* Your goal
Print exactly what the entries say, line by line, from the first line down to the one with "PÅSKHÄLSNING FRÅN HOLLAND CUP 2024", inclusive.

* Task material
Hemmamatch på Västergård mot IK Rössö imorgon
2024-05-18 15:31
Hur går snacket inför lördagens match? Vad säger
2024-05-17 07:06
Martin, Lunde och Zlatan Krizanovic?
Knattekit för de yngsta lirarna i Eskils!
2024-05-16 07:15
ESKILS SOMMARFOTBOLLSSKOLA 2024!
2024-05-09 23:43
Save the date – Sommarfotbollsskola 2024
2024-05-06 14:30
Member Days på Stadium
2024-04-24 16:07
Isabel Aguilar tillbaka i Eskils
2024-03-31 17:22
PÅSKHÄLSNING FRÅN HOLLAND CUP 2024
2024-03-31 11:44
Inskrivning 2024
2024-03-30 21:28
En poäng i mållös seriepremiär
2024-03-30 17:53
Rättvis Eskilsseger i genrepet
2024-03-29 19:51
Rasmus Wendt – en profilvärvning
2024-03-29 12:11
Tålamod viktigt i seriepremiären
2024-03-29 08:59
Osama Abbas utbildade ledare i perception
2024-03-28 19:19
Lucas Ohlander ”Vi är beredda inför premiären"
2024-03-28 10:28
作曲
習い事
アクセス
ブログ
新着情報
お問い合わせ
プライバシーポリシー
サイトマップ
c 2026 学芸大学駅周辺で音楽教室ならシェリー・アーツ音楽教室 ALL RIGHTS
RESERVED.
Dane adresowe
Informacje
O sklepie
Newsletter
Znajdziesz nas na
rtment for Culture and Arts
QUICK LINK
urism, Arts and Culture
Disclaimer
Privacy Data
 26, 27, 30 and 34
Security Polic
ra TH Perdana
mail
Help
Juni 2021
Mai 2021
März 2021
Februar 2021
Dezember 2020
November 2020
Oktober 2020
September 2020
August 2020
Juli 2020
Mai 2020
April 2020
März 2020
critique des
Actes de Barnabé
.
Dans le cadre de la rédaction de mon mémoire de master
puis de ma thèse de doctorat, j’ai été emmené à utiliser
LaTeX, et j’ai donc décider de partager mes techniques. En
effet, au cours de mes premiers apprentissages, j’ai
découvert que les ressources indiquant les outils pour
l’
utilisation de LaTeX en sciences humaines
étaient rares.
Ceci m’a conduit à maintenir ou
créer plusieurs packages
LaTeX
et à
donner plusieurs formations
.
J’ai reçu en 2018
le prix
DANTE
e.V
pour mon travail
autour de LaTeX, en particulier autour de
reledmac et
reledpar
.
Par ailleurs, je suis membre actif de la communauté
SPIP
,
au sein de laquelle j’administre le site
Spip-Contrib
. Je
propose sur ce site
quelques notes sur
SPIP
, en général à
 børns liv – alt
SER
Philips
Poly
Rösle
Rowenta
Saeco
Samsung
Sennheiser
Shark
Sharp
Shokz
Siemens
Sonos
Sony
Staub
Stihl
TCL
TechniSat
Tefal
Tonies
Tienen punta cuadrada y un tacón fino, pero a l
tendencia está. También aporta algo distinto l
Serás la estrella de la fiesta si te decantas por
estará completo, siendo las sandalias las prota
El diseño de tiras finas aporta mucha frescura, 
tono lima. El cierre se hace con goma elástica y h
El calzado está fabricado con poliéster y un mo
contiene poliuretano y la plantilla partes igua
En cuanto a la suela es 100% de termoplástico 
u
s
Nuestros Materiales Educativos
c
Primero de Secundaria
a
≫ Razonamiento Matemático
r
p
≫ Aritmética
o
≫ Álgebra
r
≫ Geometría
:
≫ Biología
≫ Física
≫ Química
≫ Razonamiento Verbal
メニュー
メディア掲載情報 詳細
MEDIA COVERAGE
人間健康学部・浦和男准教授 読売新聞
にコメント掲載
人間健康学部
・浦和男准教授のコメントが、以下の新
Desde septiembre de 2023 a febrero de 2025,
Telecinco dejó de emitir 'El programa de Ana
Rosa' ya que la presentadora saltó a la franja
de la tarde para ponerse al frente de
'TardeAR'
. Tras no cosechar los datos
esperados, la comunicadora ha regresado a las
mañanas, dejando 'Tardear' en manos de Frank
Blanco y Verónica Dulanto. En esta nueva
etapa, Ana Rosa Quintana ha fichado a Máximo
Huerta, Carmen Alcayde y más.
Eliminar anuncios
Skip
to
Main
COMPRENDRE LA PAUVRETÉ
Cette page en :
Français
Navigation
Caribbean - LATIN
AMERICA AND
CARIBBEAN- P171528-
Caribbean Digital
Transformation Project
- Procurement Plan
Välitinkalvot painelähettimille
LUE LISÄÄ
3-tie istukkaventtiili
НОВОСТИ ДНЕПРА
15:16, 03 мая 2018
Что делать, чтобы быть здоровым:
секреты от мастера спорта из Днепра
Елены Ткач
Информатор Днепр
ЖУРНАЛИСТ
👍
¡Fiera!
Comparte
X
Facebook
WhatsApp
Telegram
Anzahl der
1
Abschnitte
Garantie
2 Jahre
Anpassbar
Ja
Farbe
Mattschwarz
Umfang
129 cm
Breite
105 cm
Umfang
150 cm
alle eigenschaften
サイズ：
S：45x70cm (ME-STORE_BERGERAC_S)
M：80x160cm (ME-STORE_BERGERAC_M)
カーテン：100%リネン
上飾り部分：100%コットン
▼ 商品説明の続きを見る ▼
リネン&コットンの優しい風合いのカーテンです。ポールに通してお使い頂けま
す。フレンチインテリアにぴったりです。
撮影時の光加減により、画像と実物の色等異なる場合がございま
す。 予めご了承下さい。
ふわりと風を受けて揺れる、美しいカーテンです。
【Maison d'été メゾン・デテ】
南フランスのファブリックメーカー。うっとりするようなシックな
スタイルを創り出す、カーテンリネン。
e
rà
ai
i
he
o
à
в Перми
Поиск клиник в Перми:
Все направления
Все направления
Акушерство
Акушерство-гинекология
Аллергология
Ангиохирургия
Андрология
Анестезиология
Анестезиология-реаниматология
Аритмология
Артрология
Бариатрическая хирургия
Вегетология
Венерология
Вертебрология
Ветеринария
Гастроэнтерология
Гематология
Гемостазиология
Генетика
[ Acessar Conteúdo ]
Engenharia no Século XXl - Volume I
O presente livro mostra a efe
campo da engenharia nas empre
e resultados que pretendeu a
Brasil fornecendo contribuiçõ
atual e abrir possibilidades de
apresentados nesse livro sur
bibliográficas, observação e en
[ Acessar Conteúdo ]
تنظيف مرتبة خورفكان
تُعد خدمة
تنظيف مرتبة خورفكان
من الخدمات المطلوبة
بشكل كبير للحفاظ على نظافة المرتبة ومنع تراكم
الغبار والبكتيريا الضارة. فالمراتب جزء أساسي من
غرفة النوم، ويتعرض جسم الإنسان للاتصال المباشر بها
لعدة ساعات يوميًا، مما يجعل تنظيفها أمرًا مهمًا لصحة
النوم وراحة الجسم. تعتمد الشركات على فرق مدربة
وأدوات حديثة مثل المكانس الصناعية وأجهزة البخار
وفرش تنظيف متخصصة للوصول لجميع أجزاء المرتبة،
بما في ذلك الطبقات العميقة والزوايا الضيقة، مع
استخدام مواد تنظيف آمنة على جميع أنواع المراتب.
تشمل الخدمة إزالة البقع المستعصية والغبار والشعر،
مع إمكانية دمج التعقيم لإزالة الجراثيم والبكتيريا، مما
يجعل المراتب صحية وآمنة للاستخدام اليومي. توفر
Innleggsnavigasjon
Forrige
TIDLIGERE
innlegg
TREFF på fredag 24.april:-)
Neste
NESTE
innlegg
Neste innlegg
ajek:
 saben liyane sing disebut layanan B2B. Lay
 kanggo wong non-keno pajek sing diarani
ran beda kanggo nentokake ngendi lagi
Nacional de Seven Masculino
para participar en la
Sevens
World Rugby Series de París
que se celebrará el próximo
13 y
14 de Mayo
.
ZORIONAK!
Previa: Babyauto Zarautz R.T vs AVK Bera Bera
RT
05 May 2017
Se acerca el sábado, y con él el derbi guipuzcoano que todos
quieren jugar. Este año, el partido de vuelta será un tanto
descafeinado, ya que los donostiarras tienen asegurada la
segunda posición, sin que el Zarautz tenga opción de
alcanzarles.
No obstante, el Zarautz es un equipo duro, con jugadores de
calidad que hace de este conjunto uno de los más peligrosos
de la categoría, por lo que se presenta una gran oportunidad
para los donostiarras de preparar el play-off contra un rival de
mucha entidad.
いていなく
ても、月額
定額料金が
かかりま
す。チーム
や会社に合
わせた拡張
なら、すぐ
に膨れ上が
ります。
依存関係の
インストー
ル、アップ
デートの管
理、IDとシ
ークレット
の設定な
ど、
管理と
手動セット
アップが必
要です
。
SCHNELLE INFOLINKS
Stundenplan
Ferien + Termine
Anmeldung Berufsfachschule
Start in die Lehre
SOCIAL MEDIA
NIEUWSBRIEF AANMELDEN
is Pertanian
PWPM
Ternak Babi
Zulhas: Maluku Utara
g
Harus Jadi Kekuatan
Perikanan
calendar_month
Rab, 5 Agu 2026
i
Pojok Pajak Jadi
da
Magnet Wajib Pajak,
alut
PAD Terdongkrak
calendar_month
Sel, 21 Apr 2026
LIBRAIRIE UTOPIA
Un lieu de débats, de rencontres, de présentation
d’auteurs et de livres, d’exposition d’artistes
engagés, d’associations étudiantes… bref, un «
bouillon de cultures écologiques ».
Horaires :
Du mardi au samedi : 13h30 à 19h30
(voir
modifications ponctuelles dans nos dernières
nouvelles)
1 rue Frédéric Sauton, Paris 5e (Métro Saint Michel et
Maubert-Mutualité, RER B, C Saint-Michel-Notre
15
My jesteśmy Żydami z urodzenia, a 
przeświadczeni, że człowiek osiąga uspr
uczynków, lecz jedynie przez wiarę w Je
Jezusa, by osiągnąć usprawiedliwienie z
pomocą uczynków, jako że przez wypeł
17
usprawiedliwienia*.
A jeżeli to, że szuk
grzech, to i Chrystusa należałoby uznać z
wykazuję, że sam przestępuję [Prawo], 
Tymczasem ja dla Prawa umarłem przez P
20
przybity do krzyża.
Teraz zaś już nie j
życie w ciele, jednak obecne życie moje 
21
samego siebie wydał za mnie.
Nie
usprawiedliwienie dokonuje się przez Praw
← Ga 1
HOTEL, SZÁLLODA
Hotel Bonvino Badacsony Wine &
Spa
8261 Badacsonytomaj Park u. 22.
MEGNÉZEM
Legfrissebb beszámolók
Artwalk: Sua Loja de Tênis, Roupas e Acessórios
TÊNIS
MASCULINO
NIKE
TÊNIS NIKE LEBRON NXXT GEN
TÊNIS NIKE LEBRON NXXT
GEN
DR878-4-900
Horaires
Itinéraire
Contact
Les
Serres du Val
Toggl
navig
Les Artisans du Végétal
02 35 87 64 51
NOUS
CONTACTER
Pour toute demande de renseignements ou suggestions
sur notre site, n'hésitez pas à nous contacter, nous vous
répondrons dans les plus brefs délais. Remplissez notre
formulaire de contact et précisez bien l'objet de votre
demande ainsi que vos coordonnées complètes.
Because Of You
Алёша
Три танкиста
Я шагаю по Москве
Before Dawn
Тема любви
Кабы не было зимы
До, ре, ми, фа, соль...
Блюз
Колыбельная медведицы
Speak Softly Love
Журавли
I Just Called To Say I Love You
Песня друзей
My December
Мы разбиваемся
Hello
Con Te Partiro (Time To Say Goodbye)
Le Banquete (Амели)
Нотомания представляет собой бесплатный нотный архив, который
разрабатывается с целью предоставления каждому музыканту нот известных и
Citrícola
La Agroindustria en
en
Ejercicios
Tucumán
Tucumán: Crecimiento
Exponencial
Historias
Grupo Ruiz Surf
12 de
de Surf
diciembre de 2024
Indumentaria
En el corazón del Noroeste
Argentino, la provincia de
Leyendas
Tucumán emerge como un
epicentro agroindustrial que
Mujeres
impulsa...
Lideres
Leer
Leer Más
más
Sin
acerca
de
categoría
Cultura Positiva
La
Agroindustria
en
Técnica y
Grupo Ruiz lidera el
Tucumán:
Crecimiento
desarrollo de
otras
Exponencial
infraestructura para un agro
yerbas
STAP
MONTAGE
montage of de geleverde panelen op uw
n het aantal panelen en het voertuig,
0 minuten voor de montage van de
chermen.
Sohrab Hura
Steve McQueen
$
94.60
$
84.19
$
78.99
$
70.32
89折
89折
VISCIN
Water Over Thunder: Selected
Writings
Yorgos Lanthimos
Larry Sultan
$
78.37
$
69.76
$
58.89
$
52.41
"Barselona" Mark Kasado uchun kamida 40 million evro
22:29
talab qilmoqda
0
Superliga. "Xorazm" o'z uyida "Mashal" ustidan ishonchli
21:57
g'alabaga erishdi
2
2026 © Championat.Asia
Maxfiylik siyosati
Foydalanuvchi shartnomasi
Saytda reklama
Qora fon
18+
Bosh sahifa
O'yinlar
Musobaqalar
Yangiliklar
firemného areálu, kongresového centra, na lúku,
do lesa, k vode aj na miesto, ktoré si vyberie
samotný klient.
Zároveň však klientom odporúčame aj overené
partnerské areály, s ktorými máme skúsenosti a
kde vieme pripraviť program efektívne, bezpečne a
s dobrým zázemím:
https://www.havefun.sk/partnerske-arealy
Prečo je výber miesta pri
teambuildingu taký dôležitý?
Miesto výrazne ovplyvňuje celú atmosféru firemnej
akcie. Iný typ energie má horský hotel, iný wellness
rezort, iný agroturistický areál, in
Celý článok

* Task solution
Hemmamatch på Västergård mot IK Rössö imorgon
2024-05-18 15:31
Hur går snacket inför lördagens match? Vad säger
2024-05-17 07:06
Martin, Lunde och Zlatan Krizanovic?
Knattekit för de yngsta lirarna i Eskils!
2024-05-16 07:15
ESKILS SOMMARFOTBOLLSSKOLA 2024!
2024-05-09 23:43
Save the date – Sommarfotbollsskola 2024
2024-05-06 14:30
Member Days på Stadium
2024-04-24 16:07
Isabel Aguilar tillbaka i Eskils
2024-03-31 17:22
PÅSKHÄLSNING FRÅN HOLLAND CUP 2024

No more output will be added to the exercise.